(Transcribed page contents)

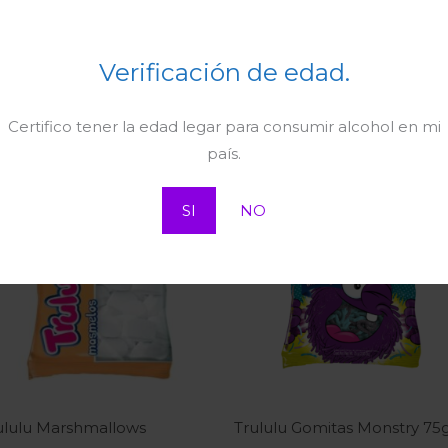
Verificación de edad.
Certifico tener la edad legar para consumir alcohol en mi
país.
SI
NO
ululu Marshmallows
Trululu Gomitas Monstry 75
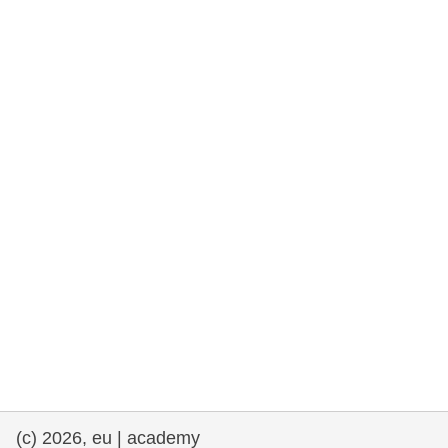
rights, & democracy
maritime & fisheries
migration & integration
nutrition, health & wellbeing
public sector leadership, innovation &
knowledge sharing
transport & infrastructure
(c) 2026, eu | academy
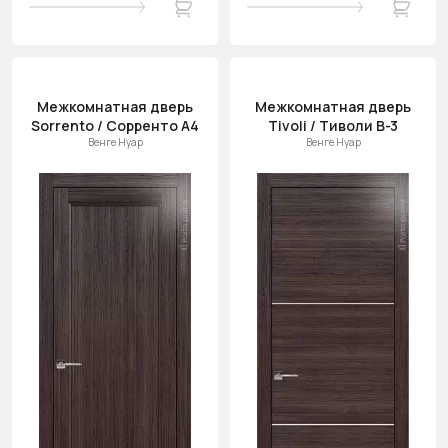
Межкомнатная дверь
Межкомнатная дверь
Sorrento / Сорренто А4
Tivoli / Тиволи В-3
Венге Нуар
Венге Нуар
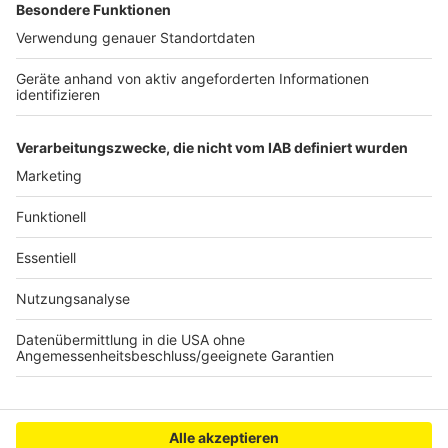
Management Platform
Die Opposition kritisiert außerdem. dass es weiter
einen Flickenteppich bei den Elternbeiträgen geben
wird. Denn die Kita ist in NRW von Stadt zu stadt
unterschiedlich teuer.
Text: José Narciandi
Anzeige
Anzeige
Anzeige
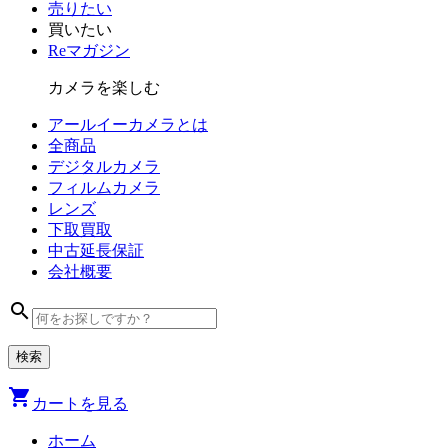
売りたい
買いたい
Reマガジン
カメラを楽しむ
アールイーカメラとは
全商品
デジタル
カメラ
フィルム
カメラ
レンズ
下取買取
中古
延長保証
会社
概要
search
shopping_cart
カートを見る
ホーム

* [TASK ITEM]: When copying the records above, please match them exactly but leave out all pictures.

* [PROBLEM SOLUTION]:
Verificación de edad.
Certifico tener la edad legar para consumir alcohol en mi
país.
SI
NO
ululu Marshmallows
Trululu Gomitas Monstry 75
rights, & democracy
maritime & fisheries
migration & integration
nutrition, health & wellbeing
public sector leadership, innovation &
knowledge sharing
transport & infrastructure
(c) 2026, eu | academy
Межкомнатная дверь
Межкомнатная дверь
Sorrento / Сорренто А4
Tivoli / Тиволи В-3
Венге Нуар
Венге Нуар
Management Platform
Die Opposition kritisiert außerdem. dass es weiter
einen Flickenteppich bei den Elternbeiträgen geben
wird. Denn die Kita ist in NRW von Stadt zu stadt
unterschiedlich teuer.
Text: José Narciandi
Anzeige
Anzeige
Anzeige
売りたい
買いたい
Reマガジン
カメラを楽しむ
アールイーカメラとは
全商品
デジタル
カメラ
フィルム
カメラ
レンズ
下取買取
中古
延長保証
会社
概要
search
shopping_cart
カートを見る
ホーム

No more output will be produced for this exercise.